In this paper, a large-scale shaking table test of the living stumps slope with a geometric similarity ratio of 1:7 was designed and completed. The peak acceleration, acceleration amplification factor and displacement response of the living stumps slope under the action of K-XZ and DR-XZ with different excitation intensities were obtained. Based on the Hilbert-Huang transform, the HHT spectrum and marginal spectrum of the living stumps slope were acquired. The time-frequency and energy variation characteristics were studied, as well as the relationships between seismic Hilbert energy and dynamic response parameters such as peak acceleration, acceleration amplification factor, and displacement. The main conclusions are as follows:

(1) Whether under the action of K-XZ or DR-XZ, the peak acceleration and the acceleration amplification coefficient of the living stumps slope are significantly positively correlated with the relative height and excitation intensity. When the excitation intensity is ≤ 0. 4 g, the acceleration amplification coefficient increases significantly with the increase of excitation intensity, and the acceleration amplification effect is significant. When the excitation intensity is >0.4 g, the acceleration amplification coefficient is less than the value when the excitation intensity is low, and the amplification effect is weakened.

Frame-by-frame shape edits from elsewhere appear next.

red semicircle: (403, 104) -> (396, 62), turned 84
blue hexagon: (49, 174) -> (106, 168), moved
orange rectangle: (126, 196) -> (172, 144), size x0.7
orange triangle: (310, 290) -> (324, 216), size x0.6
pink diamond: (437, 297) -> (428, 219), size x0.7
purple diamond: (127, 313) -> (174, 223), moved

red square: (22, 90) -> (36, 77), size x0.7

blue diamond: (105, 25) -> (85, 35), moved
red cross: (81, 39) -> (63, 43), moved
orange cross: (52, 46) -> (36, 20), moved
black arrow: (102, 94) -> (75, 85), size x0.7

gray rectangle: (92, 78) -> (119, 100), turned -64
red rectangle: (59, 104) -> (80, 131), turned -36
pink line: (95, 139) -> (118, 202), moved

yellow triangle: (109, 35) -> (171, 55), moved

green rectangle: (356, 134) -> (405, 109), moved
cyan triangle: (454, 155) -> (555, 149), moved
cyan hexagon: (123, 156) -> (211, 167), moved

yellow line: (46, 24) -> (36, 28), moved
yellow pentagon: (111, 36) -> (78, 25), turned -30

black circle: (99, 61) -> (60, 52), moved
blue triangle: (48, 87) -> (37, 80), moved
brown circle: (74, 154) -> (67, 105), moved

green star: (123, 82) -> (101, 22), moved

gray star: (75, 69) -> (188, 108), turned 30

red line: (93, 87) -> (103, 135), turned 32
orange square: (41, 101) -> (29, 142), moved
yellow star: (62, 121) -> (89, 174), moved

(2) Under the action of different seismic waves, the peak displacement of the soil of the living stumps slope is amplified along the elevation and increases with the increase of excitation intensity. When the excitation intensity is < 0.4 g, the growth rate of the peak displacement along the slope height is relatively gentle. However, when the excitation intensity is ≥ 0.4 g, the growth rate significantly accelerates, and the amplification effect is notably enhanced. In addition, the incremental displacement of the living stumps slope follows the pattern D2 > D3 > D1 > D4 > D5. And the peak displacement is the largest at the top of the slope, but the incremental displacement is the smallest. Conversely, the peak displacement is the smallest at the toe of the slope, but the incremental displacement is relatively larger.

(3) During the propagation of seismic waves, the low-frequency component changes to the high-frequency component, and the living stumps slope shows the characteristics of filtering the low-frequency component of seismic wave and amplifying its high-frequency component.

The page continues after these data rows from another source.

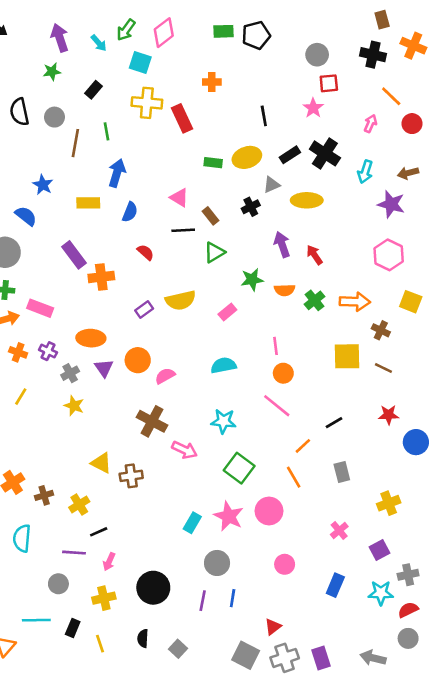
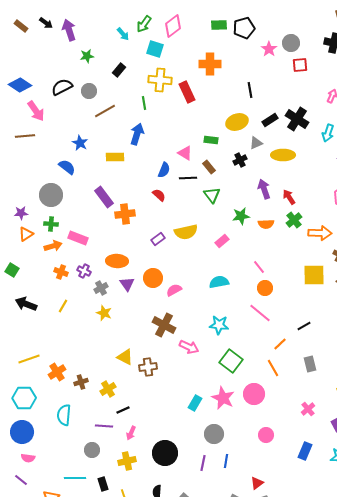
purple arrow: (60, 38) -> (69, 30), moved
orange cross: (212, 82) -> (210, 64), size x1.5
pink star: (313, 108) -> (269, 49), moved
black semicircle: (19, 112) -> (62, 87), turned 75
green line: (106, 131) -> (144, 103), moved
brown line: (75, 143) -> (105, 111), turned 50
green rectangle: (213, 163) -> (211, 140), moved
blue semicircle: (130, 212) -> (164, 170), moved
green triangle: (214, 252) -> (212, 195), turned -36
green cross: (314, 300) -> (294, 220), moved
pink line: (276, 346) -> (259, 267), turned -32
black rectangle: (73, 628) -> (103, 484), turned -40

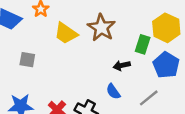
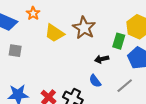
gray square: (27, 60) -> (15, 51), moved

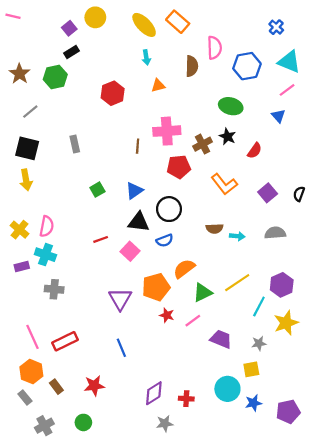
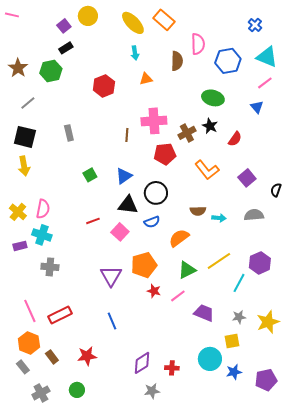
black semicircle: (299, 194) -> (276, 190), moved
orange semicircle: (184, 269) -> (179, 238), moved
yellow star: (286, 323) -> (268, 322), moved

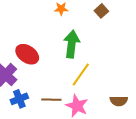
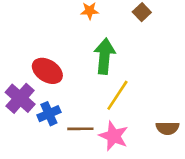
blue cross: (19, 99) -> (49, 114), moved

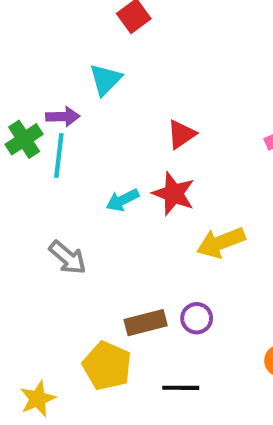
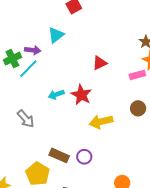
red triangle: (181, 134) -> (100, 63), moved
cyan line: (59, 155) -> (28, 69), turned 30
brown rectangle: (146, 323) -> (59, 155), turned 30

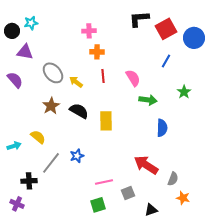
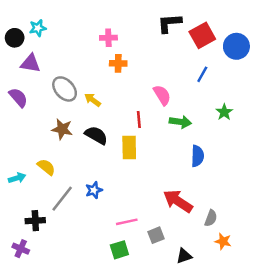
red line: (103, 76) -> (139, 119), moved
brown star: (51, 106) -> (62, 129), turned -30

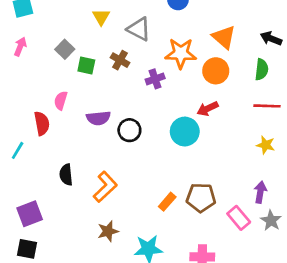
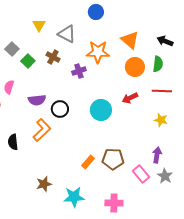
green square: (86, 65) -> (28, 61), turned 32
orange circle: (216, 71) -> (135, 67), moved
red arrow: (208, 109) -> (130, 98), moved
orange L-shape: (105, 187) -> (42, 130), moved

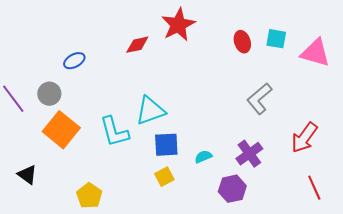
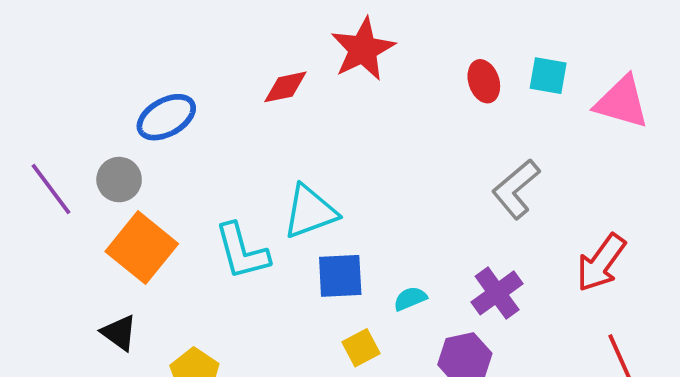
blue ellipse: (74, 61) -> (166, 117), size x1.4
black triangle: (27, 175) -> (119, 333), moved
yellow square: (164, 177) -> (361, 348), moved

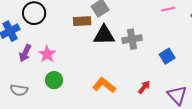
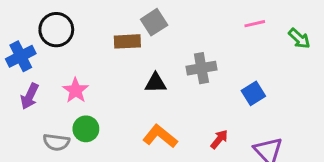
black triangle: (104, 35) -> (156, 83), moved, size x0.7
purple arrow: (25, 53) -> (30, 96), moved
gray semicircle: (19, 90) -> (56, 142), moved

(4) Under the action of K-XZ or DR-XZ, PSHEA and PMSA increase significantly with elevation and excitation intensity, and reach the maximum at the top of the slope. At the same time, the marginal spectrum is further studied and analyzed. The seismic Hilbert energy shifts from low frequency to high frequency with the increase of height, and gradually accumulates with the slope height, reaching the maximum at the top of the slope. The values of the dynamic response parameters of the living stumps slope are closely related to the seismic Hilbert energy, that is, with the upward accumulation of the seismic Hilbert energy, the values of the dynamic response parameters such as the peak acceleration, the acceleration amplification factor and the displacement of the living stumps slope increase significantly.